[Listed entries]

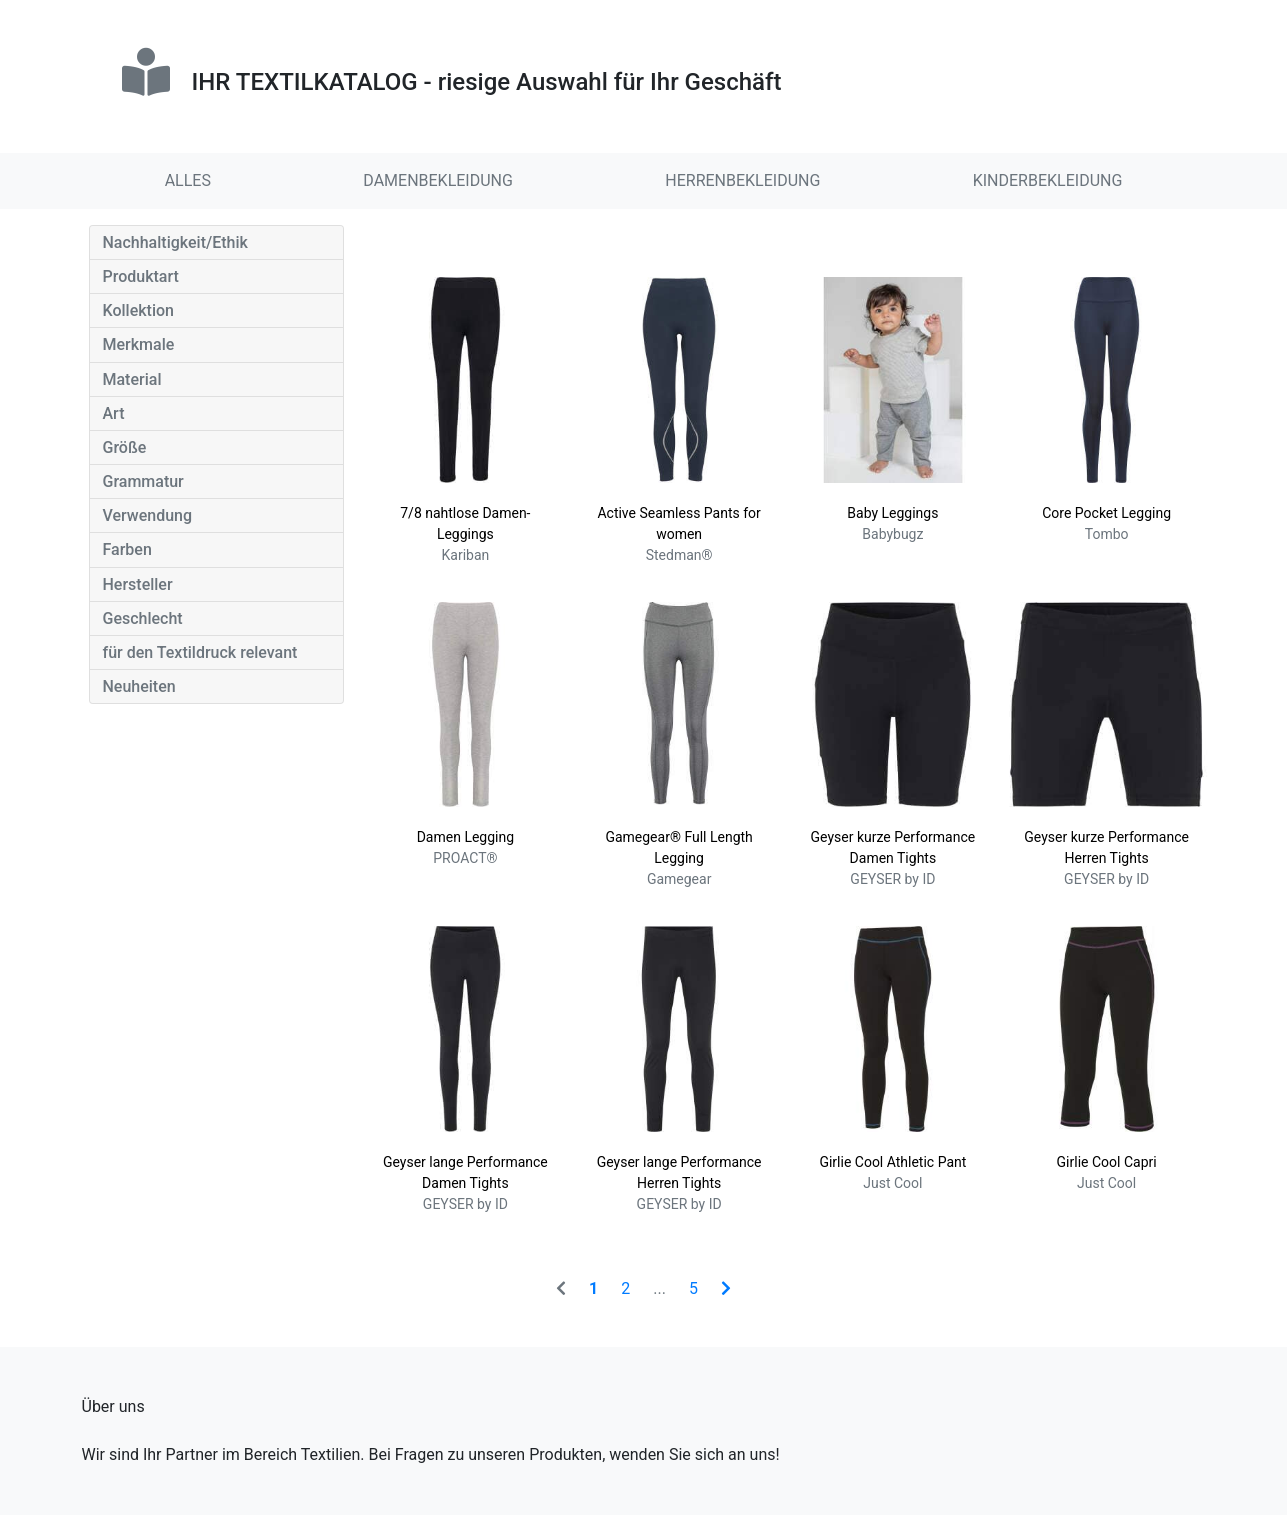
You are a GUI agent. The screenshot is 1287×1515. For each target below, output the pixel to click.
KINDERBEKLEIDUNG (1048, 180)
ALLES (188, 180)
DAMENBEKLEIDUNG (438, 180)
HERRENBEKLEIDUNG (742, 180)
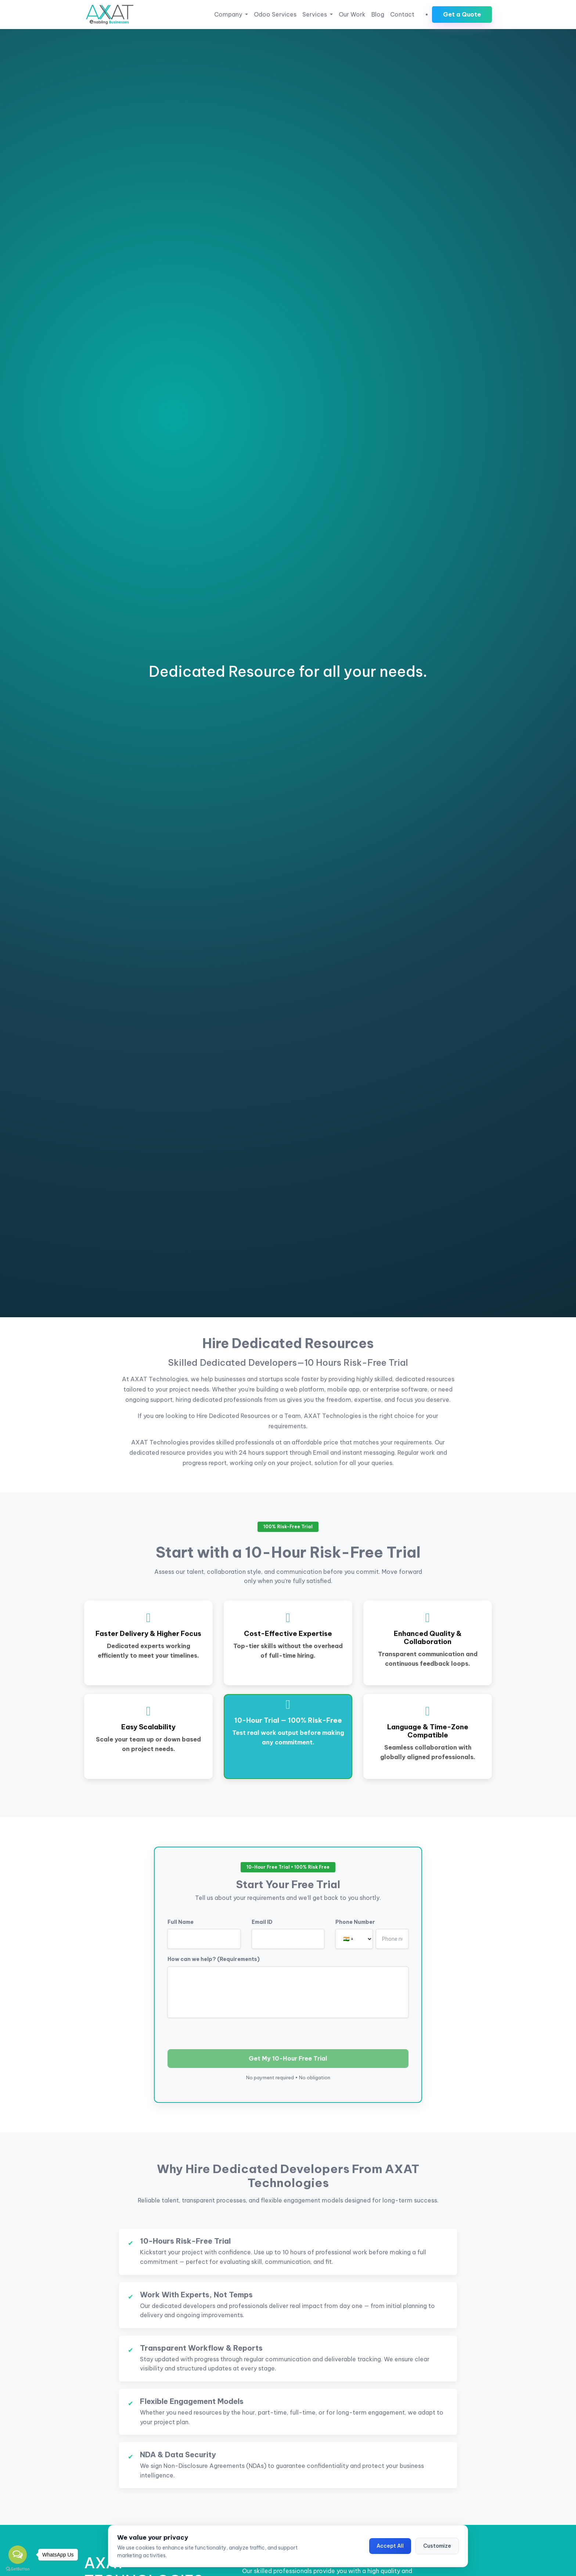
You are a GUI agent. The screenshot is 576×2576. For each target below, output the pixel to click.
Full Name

[/Listed entries]

# [Task goal]
Pictures aside, retype all of the entries word for word.

# [Reply to the task]
You are a GUI agent. The screenshot is 1287×1515. For each target below, output the pixel to click.
KINDERBEKLEIDUNG (1048, 180)
ALLES (188, 180)
DAMENBEKLEIDUNG (438, 180)
HERRENBEKLEIDUNG (742, 180)
You are a GUI agent. The screenshot is 576×2576. For each target below, output the pixel to click.
Full Name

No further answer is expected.